Он был в замешательстве. Странный, тошнотворный мир, ни за что нельзя поручиться. Эти добрые, здравомыслящие люди внушают доверие. Раз они так говорят — значит, так и есть, но что-то в нем отказывается это принимать. Они жалеют его, и это пугает. Значит, есть что-то еще, чего ему не сказали.
— Кто он, этот Вернон Дейр? — отрывисто спросил он.
— Ты происходишь из этой части света. Ты родился и провел детство в поместье под названием Эбботс-Пьюисентс…
Грин прервал его изумленным возгласом:
— Эбботс-Пьюисентс? Я вчера возил туда мистера Блейбнера. И вы говорите, что это мой старый дом, а я его не признал!
Он вдруг оживился. Букет лжи! Ну конечно же. Он все время это чувствовал. Люди они честные, они просто ошиблись. Какое облегчение!
— Потом ты жил в Бирмингеме, — продолжал Левин. — Ты закончил школу в Итоне, поехал в Кембридж, потом в Лондон — учиться музыке. Ты сочинил оперу.
Грин расхохотался.
— Вы ошибаетесь, сэр. Да вы что, я же не отличу одну ноту от другой!
— Началась война. Ты получил патент на офицерский чин. Ты женился, — он помедлил, но Грин не отозвался, — и отправился на фронт во Францию. Весной следующего года мы получили извещение о твоей смерти в бою.
Грин недоверчиво смотрел на него. Что за вздор! Он ничего такого не помнит.
— Должно быть, какая-то ошибка, — примирительно сказал он. — Мистер Дейр, возможно, что называется, мой двойник.
— Ошибки нет, Вернон, — сказала Джейн Хардинг.
Грин перевел взгляд с Себастьяна на нее.

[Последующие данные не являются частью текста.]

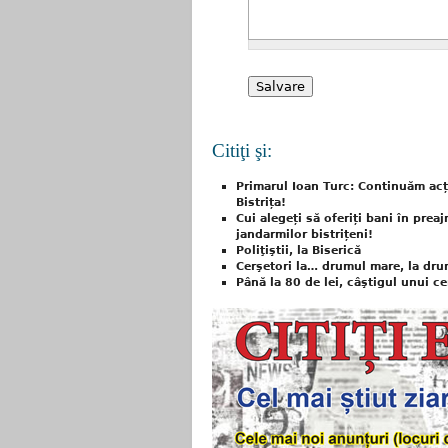
Citiţi şi:
Primarul Ioan Turc: Continuăm acți
Bistrița!
Cui alegeți să oferiți bani în preaj
jandarmilor bistrițeni!
Poliţiştii, la Biserică
Cerşetori la… drumul mare, la dru
Până la 80 de lei, câştigul unui ce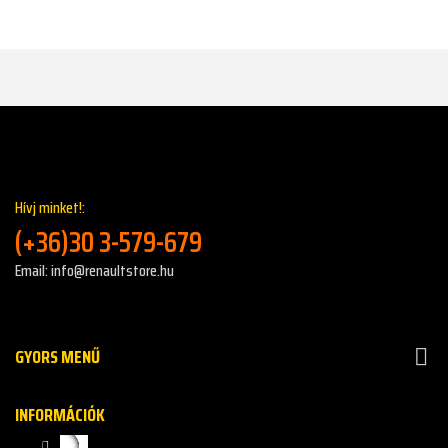
Hívj minket!:
(+36)30 3-579-679
Email: info@renaultstore.hu
GYORS MENŰ

INFORMÁCIÓK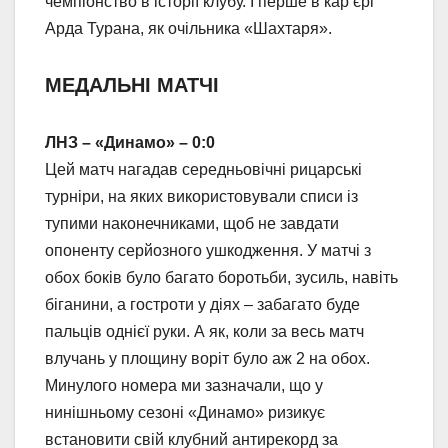
чемпіонство в історії клубу. І перше в кар’єрі
Арда Турана, як очільника «Шахтаря».
МЕДАЛЬНІ МАТЧІ
ЛНЗ – «Динамо» – 0:0
Цей матч нагадав середньовічні рицарські
турніри, на яких використовували списи із
тупими наконечниками, щоб не завдати
опоненту серйозного ушкодження. У матчі з
обох боків було багато боротьби, зусиль, навіть
біганини, а гостроти у діях – забагато буде
пальців однієї руки. А як, коли за весь матч
влучань у площину воріт було аж 2 на обох.
Минулого номера ми зазначали, що у
нинішньому сезоні «Динамо» ризикує
встановити свій клубний антирекорд за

Интимность ее тона убедила более, чем что другое. Ужас. Кошмар. Так не бывает. Его всего трясло.
Левин встал, смешал какое-то питье из того, что стояло на подносе в углу, и подал ему.
— Выпей, — сказал он. — Тебе станет лучше. У тебя шок.
Грин выпил залпом. Дрожь прекратилась.
— Как перед Богом, сэр, — это правда?
— Как перед Богом — это правда.
Он придвинул стул и сел радом с другом.
— Вернон, старина, неужели ты меня совсем не помнишь?
Грин смотрел на него во все глаза. Внутри что-то слабо шевельнулось. Как же это больно — пытаться вспомнить! Что-то есть…
— Ты… ты вырос. — Он протянул руку и тронул ухо Себастьяна. — Кажется, я помню…
— Он помнит твои уши, Себастьян! — воскликнула Джейн, отошла к камину и захохотала, уткнувшись головой в каминную полку.
— Перестань, Джейн. — Себастьян встал, налил еще стакан и принес ей. — Вот лекарство.